YOUR OBJECTIVE: Copy the entries below exactly, but only from the line containing "Laudato si'" through the final line.

EXERCISE INPUT:
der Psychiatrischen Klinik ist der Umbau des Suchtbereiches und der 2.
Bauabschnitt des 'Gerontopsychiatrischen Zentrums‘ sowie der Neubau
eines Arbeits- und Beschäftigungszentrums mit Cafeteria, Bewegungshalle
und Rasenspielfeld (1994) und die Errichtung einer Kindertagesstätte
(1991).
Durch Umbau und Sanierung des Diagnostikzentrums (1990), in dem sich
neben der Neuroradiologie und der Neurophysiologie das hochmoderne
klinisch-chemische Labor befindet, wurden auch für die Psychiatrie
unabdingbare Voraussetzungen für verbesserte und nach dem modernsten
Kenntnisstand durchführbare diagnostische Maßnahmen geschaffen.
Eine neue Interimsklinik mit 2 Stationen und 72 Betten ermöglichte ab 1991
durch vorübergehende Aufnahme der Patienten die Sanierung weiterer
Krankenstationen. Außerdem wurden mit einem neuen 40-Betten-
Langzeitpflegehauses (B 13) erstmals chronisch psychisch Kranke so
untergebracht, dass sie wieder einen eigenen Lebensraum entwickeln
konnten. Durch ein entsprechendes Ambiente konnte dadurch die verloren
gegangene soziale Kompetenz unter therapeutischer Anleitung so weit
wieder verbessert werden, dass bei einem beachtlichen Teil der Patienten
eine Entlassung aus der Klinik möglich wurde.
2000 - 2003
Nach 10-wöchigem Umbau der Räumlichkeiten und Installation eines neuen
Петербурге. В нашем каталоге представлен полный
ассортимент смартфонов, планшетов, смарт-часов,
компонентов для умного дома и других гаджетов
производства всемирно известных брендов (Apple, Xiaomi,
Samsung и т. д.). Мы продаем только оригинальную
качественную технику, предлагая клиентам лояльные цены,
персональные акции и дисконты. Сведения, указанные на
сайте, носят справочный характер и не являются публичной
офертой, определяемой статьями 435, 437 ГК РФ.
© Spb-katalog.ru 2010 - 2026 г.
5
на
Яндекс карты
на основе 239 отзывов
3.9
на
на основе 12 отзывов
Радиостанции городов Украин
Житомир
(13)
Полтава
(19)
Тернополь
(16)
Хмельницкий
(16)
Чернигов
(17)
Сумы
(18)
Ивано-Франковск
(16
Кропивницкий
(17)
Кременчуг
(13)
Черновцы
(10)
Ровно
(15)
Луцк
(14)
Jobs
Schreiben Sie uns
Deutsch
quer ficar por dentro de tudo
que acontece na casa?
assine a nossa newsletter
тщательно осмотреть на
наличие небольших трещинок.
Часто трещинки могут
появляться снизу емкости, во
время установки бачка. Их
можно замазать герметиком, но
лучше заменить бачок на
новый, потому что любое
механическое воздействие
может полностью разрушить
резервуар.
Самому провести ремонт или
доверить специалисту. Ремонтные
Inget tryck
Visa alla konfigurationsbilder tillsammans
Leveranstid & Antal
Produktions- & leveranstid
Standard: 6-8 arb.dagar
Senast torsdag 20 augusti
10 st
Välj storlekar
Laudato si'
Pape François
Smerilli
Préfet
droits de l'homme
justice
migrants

WRITTEN ANSWER:
Laudato si'
Pape François
Smerilli
Préfet
droits de l'homme
justice
migrants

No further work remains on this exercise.